Dans le long et infini apprentissage que suppose l’assimilation méthodologique du mode de fonctionnement de la ganadería, les questions les plus futiles demeurent souvent essentielles. Ainsi, les nouveaux membres de l’équipe, aujourd’hui parfaitement intégrés au sein de l’élevage, évoluent avec savoir et sérénité dans un contexte des plus favorables en termes d’enseignement. « Je pense aussi que cet apprentissage passera obligatoirement par ce que j’appelle « la mise en musique de l’élevage », à savoir la capacité à pleinement le présenter et se l’approprier » indique le ganadero, « comme si les derniers rentrés au sein de la ganadería le connaissaient depuis 20 ans ! ».

La rigueur et le professionnalisme d’un élevage de toros braves se jugent aussi sur la capacité des hommes qui l’encadrent à évoquer sa trajectoire comme s’ils faisaient partie de l’équipe depuis la genèse de la ganadería.
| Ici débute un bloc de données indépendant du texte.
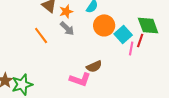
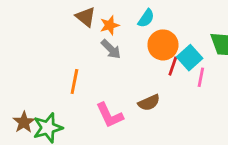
orange line: (41, 35) -> (74, 81), moved, turned 48
red line: (140, 40) -> (173, 66), moved
pink L-shape: (80, 79) -> (110, 115), moved, turned 45

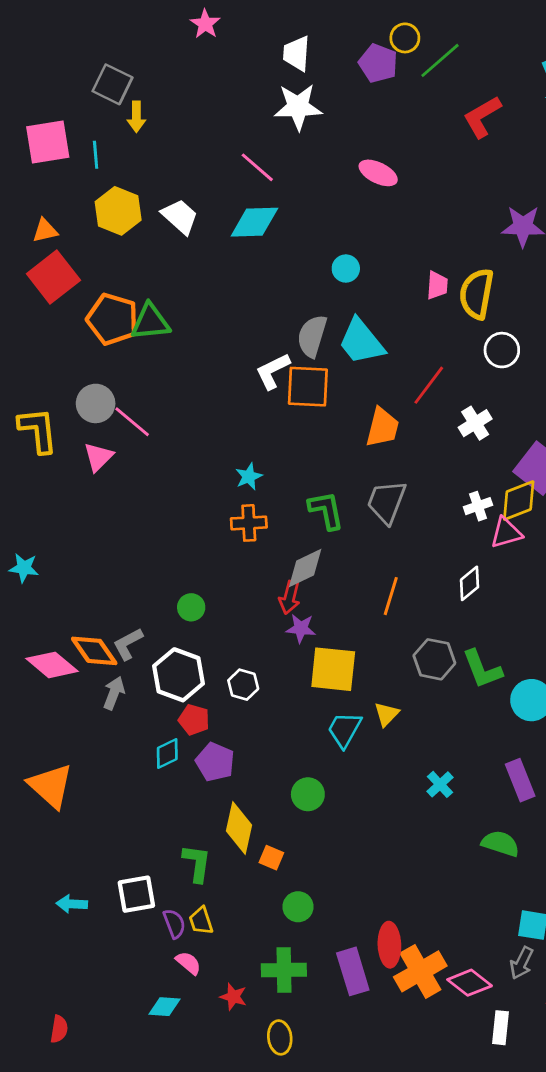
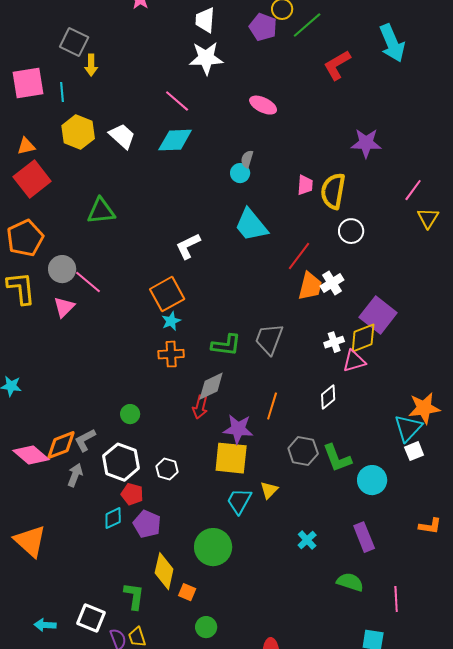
orange pentagon: (112, 319) -> (25, 238), moved, turned 30
gray semicircle: (312, 336) -> (247, 159), moved, size x0.6
orange square: (308, 387) -> (167, 294), moved, turned -32
orange trapezoid: (382, 427) -> (310, 286), moved
green L-shape: (326, 510) -> (226, 345), turned 108
purple star: (301, 628) -> (238, 429), moved, size x1.4
orange diamond: (94, 651) -> (61, 445), turned -76
green circle: (308, 794) -> (213, 547), size x1.6
white square: (136, 894) -> (91, 618), turned 32

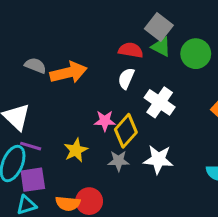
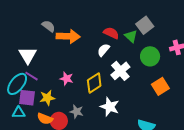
gray square: (159, 27) -> (145, 25), moved
green circle: (196, 54) -> (150, 56), moved
pink star: (105, 121) -> (67, 79), moved
yellow star: (76, 150) -> (47, 98), moved
gray star: (118, 161) -> (76, 112), moved

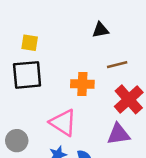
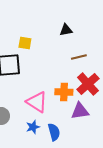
yellow square: (30, 43) -> (25, 43), moved
orange cross: (82, 84) -> (64, 92), moved

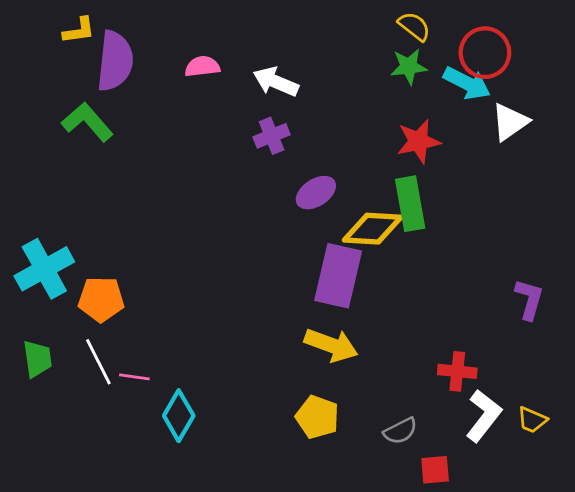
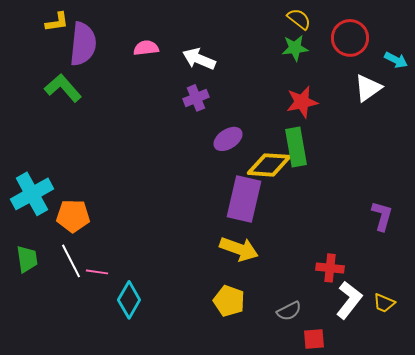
cyan arrow: (467, 83) -> (396, 60), moved, size x0.7

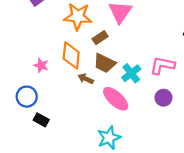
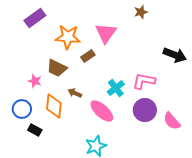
orange diamond: (71, 55) -> (54, 106), moved
brown trapezoid: (105, 63) -> (57, 68), moved
purple circle: (163, 98) -> (145, 110), size x1.5

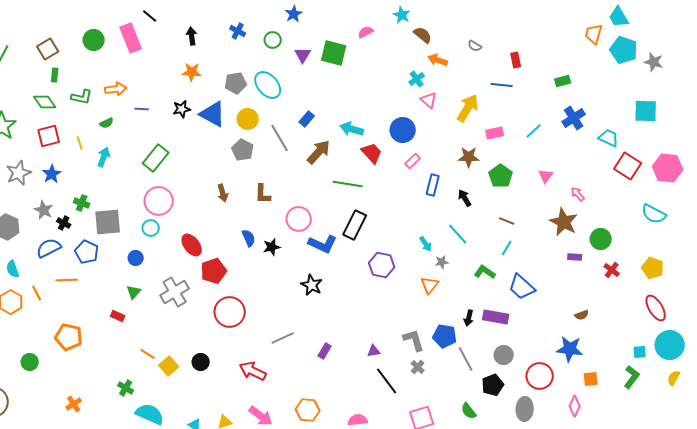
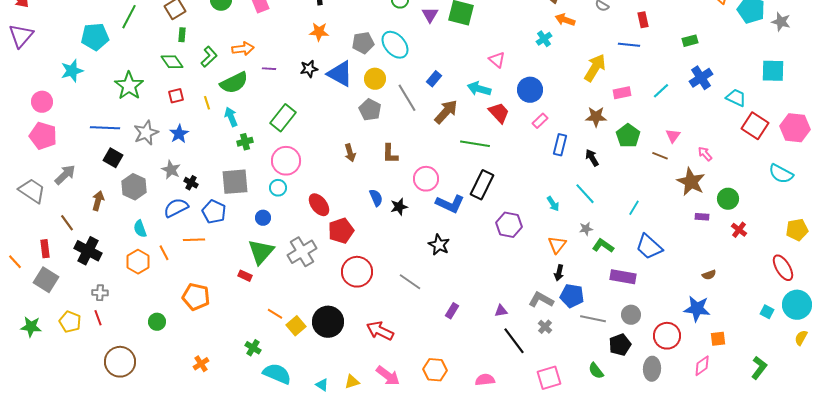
green L-shape: (82, 97) -> (209, 57), turned -55
pink triangle: (429, 100) -> (497, 60), moved
green semicircle: (107, 123) -> (234, 83), size x2.0
red square: (49, 136) -> (176, 96), size x0.7
cyan arrow: (104, 157) -> (231, 117), turned -42
green cross: (82, 203) -> (245, 142), moved, turned -35
brown line: (507, 221) -> (660, 156), moved
gray star: (442, 262) -> (586, 229), moved
yellow pentagon: (653, 268) -> (797, 230), moved, turned -30
green L-shape: (485, 272) -> (603, 246), moved
green triangle: (134, 292) -> (261, 252), size x1.8
black arrow: (469, 318) -> (559, 273), moved
gray line: (283, 338) -> (410, 282), moved, turned 60
gray L-shape: (414, 340) -> (541, 300), turned -45
cyan square: (640, 352) -> (767, 312), turned 32
gray line: (466, 359) -> (593, 319), turned -50
black circle: (201, 362) -> (328, 322), size x1.8
green L-shape: (632, 377) -> (759, 368), moved
pink diamond: (575, 406) -> (702, 366), turned 30

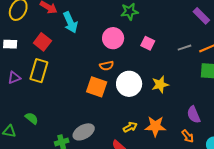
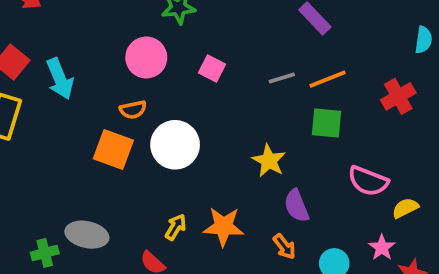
cyan arrow: (70, 22) -> (60, 79), moved
yellow star: (160, 85) -> (269, 161), moved, turned -30
yellow arrow: (130, 127) -> (176, 227), turned -32
gray ellipse: (84, 132) -> (87, 235), turned 40

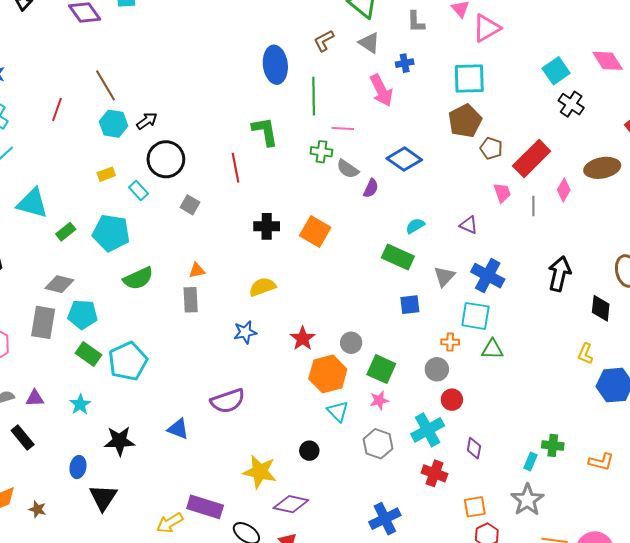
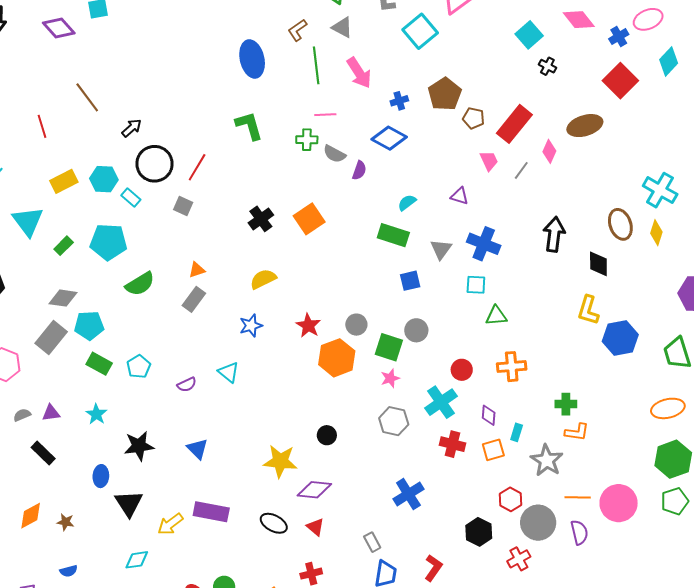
blue cross: (405, 63) -> (399, 101), moved
cyan square: (469, 79) -> (420, 31), moved, turned -32
green line: (314, 96) -> (316, 65), moved
black cross: (571, 104) -> (547, 66), size x0.7
red line: (57, 109) -> (42, 126), turned -30
cyan hexagon: (114, 124) -> (104, 179), moved
red line: (236, 168) -> (197, 167), moved, turned 48
yellow rectangle: (106, 174) -> (64, 181), moved, size x1.5
cyan triangle: (32, 203) -> (28, 221), turned 44
gray line: (533, 206) -> (521, 170), turned 42
black cross: (267, 226) -> (261, 219), turned -30
orange square: (315, 232) -> (309, 219), turned 32
gray rectangle: (191, 300) -> (194, 299), turned 45
cyan square: (475, 316) -> (476, 285), size x0.7
gray rectangle: (43, 322) -> (51, 338), turned 36
orange cross: (450, 342) -> (512, 367), moved, size x1.6
yellow L-shape: (585, 354) -> (588, 310), size x1.4
cyan pentagon: (128, 361) -> (139, 367), size x0.6
gray circle: (437, 369) -> (416, 330), moved
purple semicircle: (228, 401) -> (187, 385), moved, size x0.6
cyan triangle: (338, 411) -> (229, 372), moved
blue triangle: (178, 429) -> (198, 449), moved, turned 30
cyan rectangle: (530, 462) -> (517, 432), moved
orange L-shape: (601, 462) -> (577, 432), moved
purple rectangle: (205, 507) -> (211, 512), moved
orange square: (475, 507) -> (493, 450), moved
yellow arrow: (170, 523) -> (170, 524), moved

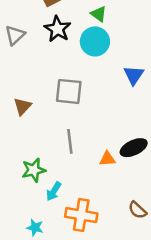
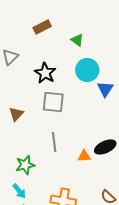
black star: (57, 29) -> (45, 73), moved
cyan circle: (95, 41) -> (87, 70), moved
cyan arrow: (54, 191) -> (19, 191), moved, turned -70

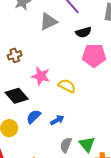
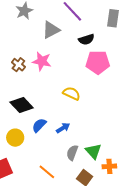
brown cross: (15, 55) -> (18, 65), turned -32
pink star: (41, 76) -> (42, 61), moved

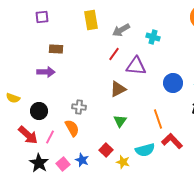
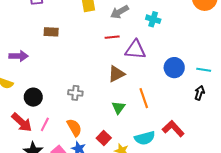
red line: (114, 54) -> (112, 37), turned 48
purple arrow: (46, 72) -> (19, 56), moved
orange line: (158, 119) -> (144, 98), moved
orange semicircle: (72, 128) -> (74, 128), moved

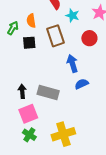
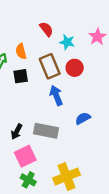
red circle: (89, 38) -> (75, 68), moved
blue arrow: (72, 64) -> (56, 95), moved
black arrow: (22, 91) -> (17, 132), turned -144

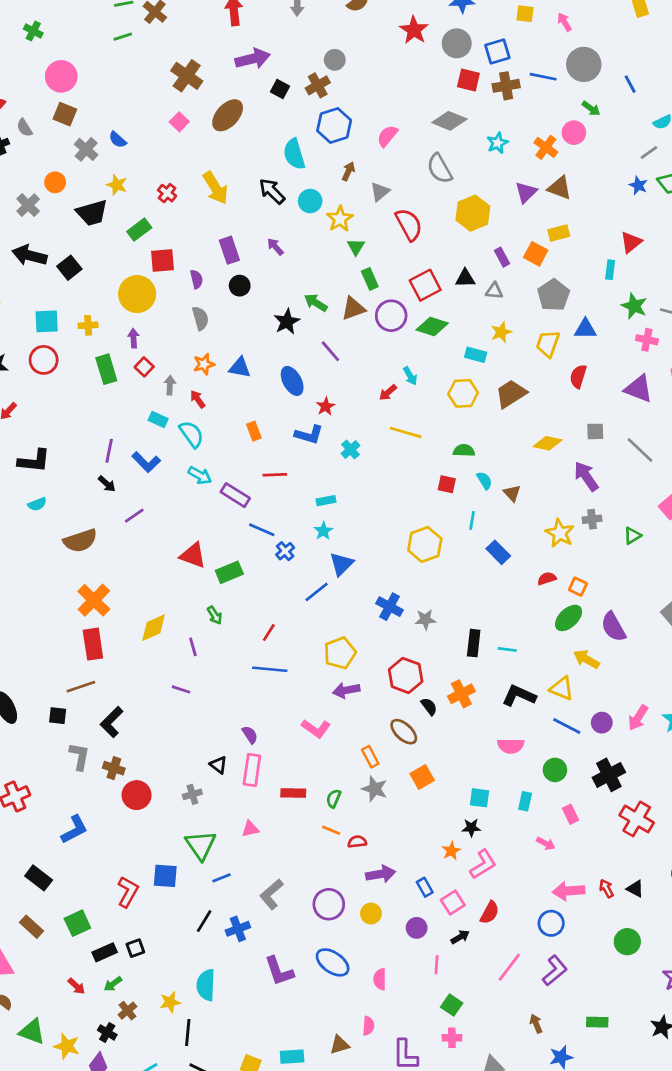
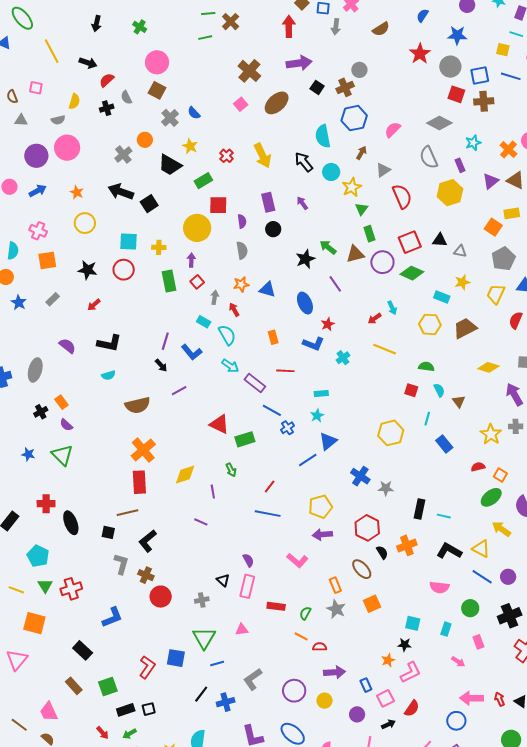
blue line: (543, 77) -> (511, 76), moved
black trapezoid: (92, 213) -> (170, 165), turned 40
purple rectangle: (502, 257) -> (460, 165), moved

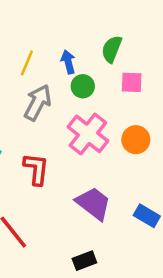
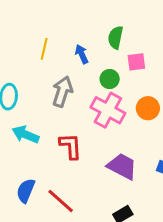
yellow line: (27, 63) -> (44, 49), moved
green circle: (83, 86) -> (110, 79), moved

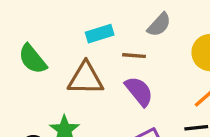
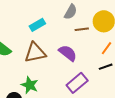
brown line: (134, 56) -> (82, 29), moved

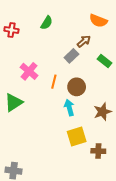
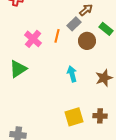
orange line: (54, 82) -> (57, 36), moved
brown circle: (77, 87) -> (87, 41), moved
yellow square: (77, 136) -> (74, 117), moved

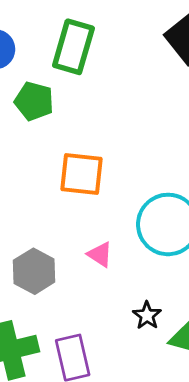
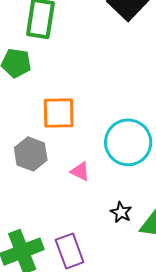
gray hexagon: (34, 271) -> (31, 154), moved

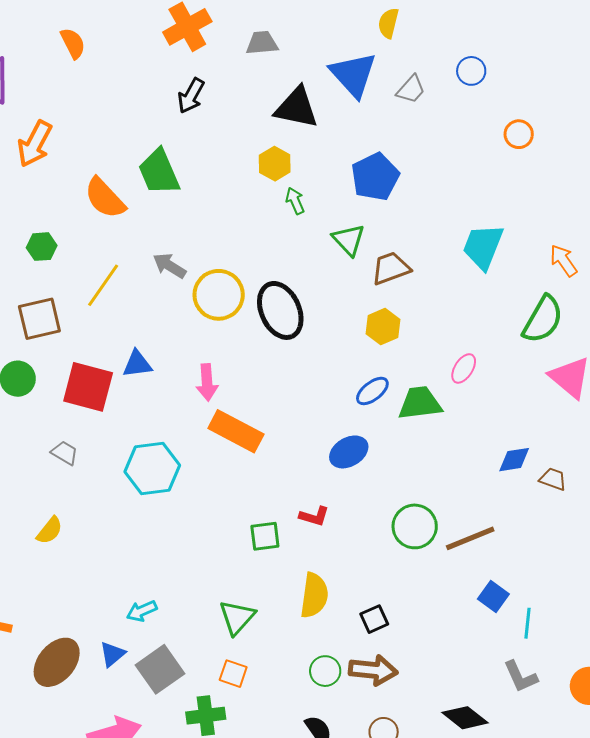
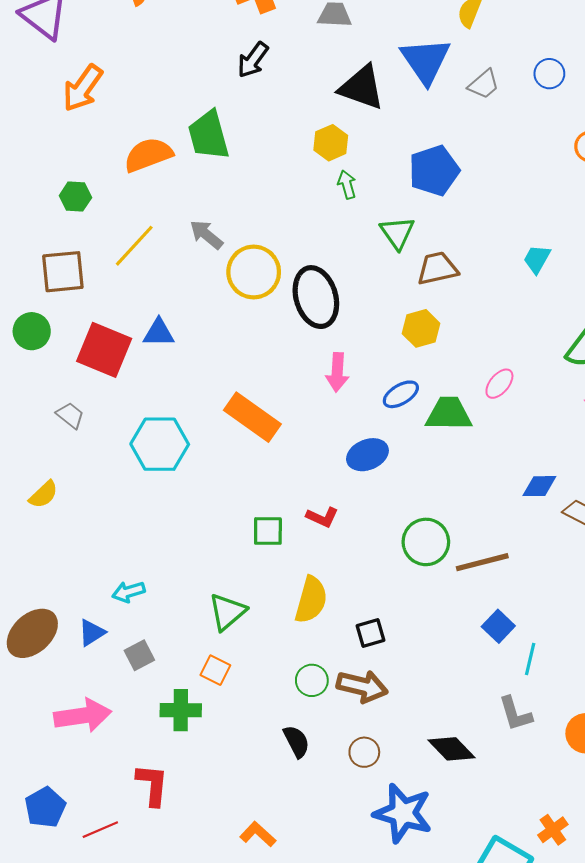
orange semicircle: (105, 198) -> (148, 155), turned 105
cyan trapezoid: (483, 247) -> (537, 259), size x0.6
pink arrow: (207, 382) -> (337, 372), moved
gray square: (160, 669) -> (139, 655), size x0.6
En ce sens, Pierre-Marie Meynadier demeure convaincu que de nombreux débats doivent être posés : « qu’est-ce qu’un élevage de toros en France ? Quelle est la vraie place du ganadero dans notre pays ? Que fait-il de ses animaux et pour quelles raisons ? Comment les fait-il couvrir et quelles histoires souhaite-t-il raconter… ».

Une position qui plonge ses racines dans une réflexion très profonde aux yeux de l’hôte de Bellombre : « il faut être capable aujourd’hui d’objectiver ces interrogations et arrêter de se mettre en tête d’établir un livre généalogique français avec seulement une ou deux générations d’animaux approuvés. Les ganaderos français doivent donc grandir, en se mettant en accord avec un statut vétérinaire capable de faire progresser cette vingtaine d’élevages nationaux en termes d’objectivation, puis en réalisant un véritable travail sur les cartes généalogiques et ainsi clarifier leur sélection à partir d’animaux reconnus. Cela paraît évident… » rappelle le ganadero.